東京都教育委員会は、都立学校向けの「学校危機管理マニュアル」を改訂し、部活動における移動手段について「公共交通機関の利用を原則とする」との方針を明記した。これは、福島県郡山市の磐越自動車道で5月に発生した、新潟県の私立高校生18人が死傷した部活動遠征中のバス事故を受けた措置である。
マニュアル改訂の背景
同事故は、部活動の遠征中に貸し切りバスが事故に遭い、多くの生徒が死傷した痛ましい出来事だった。これを受け、東京都教育委員会は迅速に対応し、事故発生から約1か月後の5月29日付でマニュアルの改訂と新たなチェックリストの配布を実施した。チェックリストは都立校だけでなく、私立中学・高校を含む各学校にも提供されている。
改訂の主な内容
改訂されたマニュアルでは、部活動での移動は原則として公共交通機関を利用することを基本方針としている。ただし、やむを得ず貸し切りバスを利用する場合には、以下の項目を徹底するよう定めている。
- 事業者や車両の安全確認を徹底すること
- 顧問教員などが同乗し、状況に応じて行程変更や中止を判断すること
これらの措置により、生徒の安全を最優先とした移動体制を確立することを目指している。
チェックリストの詳細
新たに作成されたチェックリストは、貸し切りバス利用の1か月前、当日、終了後の3つの段階に分けられ、合計22項目の確認事項が設定されている。主な項目は以下の通りである。
- 保護者への事前の情報共有
- 乗車中のシートベルト着用の徹底
- 「ヒヤリハット」事例の取りまとめと再発防止策の検討
これらのチェックは、引率担当教員と副校長がそれぞれ実施し、都立校には実施報告と3年間のリスト保存が義務付けられた。

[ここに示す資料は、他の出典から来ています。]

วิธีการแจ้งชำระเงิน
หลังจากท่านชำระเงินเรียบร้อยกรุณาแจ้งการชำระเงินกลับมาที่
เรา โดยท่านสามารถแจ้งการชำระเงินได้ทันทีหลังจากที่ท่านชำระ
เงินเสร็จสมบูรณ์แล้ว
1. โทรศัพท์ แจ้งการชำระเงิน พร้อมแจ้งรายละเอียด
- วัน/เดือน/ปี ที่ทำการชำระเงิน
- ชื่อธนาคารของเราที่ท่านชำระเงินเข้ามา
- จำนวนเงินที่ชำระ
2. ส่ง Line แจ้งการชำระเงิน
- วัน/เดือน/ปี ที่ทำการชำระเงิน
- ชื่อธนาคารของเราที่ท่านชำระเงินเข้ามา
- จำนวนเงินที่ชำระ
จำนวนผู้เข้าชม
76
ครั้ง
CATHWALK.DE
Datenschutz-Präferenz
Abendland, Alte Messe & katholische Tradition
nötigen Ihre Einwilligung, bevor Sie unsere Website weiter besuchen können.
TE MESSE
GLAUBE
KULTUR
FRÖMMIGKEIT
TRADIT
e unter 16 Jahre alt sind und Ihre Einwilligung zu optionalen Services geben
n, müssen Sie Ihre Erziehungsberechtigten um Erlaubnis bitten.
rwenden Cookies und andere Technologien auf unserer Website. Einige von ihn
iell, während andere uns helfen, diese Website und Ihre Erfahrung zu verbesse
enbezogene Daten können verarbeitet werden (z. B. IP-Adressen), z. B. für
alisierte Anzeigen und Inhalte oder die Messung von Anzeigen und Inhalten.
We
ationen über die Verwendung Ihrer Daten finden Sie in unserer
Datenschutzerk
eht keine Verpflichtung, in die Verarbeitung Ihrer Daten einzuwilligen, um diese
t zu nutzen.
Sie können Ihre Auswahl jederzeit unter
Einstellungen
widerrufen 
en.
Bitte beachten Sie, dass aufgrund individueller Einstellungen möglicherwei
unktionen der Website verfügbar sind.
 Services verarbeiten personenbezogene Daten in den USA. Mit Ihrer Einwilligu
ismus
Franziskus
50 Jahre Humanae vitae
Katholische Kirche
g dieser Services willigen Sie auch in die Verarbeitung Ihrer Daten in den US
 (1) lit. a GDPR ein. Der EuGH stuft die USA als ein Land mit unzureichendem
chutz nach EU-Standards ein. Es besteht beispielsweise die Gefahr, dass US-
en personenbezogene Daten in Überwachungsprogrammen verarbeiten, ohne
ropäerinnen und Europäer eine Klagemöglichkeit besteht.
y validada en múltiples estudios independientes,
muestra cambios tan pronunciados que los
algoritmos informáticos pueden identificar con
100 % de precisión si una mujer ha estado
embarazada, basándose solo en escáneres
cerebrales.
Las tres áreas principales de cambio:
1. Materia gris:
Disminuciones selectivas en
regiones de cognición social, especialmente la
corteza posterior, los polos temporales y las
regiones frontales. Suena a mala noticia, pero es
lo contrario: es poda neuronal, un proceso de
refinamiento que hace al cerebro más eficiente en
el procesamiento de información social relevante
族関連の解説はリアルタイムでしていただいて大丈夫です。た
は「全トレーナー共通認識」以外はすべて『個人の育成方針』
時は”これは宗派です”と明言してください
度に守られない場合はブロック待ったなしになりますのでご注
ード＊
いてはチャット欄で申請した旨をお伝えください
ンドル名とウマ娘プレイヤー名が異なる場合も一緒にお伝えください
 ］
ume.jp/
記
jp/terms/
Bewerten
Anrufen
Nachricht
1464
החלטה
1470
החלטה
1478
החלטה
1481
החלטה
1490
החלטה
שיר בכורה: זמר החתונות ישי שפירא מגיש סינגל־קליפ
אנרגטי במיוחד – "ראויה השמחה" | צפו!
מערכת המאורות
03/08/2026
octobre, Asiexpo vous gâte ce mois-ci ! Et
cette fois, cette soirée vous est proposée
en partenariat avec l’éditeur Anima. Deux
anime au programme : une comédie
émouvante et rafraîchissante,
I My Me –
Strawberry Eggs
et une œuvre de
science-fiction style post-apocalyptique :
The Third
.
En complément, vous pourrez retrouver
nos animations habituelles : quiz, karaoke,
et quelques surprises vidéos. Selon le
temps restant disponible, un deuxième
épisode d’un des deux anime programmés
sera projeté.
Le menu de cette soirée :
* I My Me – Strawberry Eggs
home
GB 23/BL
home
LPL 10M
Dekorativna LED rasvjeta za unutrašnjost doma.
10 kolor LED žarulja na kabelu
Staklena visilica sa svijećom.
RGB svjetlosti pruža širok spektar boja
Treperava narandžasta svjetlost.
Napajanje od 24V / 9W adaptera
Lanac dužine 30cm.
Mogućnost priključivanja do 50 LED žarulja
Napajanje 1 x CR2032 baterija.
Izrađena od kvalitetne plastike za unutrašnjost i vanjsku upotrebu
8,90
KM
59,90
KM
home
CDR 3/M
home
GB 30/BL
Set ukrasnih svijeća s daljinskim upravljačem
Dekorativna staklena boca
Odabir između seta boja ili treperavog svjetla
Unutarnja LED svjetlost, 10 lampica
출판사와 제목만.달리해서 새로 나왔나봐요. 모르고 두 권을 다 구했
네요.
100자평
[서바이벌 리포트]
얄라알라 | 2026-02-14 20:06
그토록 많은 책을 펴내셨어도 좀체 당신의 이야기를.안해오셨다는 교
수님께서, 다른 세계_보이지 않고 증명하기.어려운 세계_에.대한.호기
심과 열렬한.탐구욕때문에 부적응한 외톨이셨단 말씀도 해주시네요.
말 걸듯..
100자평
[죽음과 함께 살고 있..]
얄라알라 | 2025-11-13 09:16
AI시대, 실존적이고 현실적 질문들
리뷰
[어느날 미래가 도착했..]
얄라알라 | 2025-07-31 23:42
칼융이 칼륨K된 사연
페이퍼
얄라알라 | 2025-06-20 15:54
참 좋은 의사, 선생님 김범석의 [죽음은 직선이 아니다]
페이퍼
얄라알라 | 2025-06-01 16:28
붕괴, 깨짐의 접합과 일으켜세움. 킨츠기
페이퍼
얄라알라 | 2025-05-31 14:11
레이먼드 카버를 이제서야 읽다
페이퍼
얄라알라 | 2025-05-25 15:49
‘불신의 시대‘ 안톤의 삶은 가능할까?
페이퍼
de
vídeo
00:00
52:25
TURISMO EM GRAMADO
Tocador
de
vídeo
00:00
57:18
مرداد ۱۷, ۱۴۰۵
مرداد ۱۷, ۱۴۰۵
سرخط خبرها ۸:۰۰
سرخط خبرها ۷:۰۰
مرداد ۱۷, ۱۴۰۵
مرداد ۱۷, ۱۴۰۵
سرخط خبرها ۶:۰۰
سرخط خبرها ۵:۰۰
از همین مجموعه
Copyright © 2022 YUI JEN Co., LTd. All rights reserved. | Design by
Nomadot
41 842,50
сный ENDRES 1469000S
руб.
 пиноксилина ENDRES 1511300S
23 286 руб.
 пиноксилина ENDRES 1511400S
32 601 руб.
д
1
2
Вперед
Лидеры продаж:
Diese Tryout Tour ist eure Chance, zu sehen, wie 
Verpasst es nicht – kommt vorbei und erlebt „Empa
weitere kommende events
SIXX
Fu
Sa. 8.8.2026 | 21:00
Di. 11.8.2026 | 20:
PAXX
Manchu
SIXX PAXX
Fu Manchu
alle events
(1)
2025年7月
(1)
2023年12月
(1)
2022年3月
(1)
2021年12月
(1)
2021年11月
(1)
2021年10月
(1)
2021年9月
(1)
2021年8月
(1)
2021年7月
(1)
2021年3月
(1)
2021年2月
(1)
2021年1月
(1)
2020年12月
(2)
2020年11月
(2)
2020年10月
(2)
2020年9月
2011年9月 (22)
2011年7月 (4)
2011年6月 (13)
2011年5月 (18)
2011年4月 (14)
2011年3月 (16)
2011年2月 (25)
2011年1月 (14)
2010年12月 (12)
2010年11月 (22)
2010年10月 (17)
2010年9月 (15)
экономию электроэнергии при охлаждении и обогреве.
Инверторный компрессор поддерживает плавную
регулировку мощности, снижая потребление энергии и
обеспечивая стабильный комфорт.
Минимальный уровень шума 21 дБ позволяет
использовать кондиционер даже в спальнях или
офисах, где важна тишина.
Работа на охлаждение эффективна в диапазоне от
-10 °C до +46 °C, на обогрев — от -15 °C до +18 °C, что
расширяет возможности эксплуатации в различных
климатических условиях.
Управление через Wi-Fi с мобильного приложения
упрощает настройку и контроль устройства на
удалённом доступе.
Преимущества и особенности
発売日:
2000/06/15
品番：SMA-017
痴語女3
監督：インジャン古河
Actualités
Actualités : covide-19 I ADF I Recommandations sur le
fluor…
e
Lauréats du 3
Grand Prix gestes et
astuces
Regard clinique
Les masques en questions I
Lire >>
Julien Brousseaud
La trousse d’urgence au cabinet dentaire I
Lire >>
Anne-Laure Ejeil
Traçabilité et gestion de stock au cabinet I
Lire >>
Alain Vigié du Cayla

これにより、安全対策の継続的な改善が図られる。
実態調査の実施
東京都は5月、都立256校と私立中学・高校など430校を対象に、部活動での移動手段や安全確保の状況に関する実態調査を実施した。その結果、特に問題となるケースは確認されなかったとしている。しかし、今回のマニュアル改訂により、さらなる安全対策の徹底が期待される。
今回の措置は、学校現場における安全管理の重要性を再認識させるものであり、他の自治体にも波及する可能性がある。教育委員会は今後も、生徒の安全を最優先にした対策を継続していく方針である。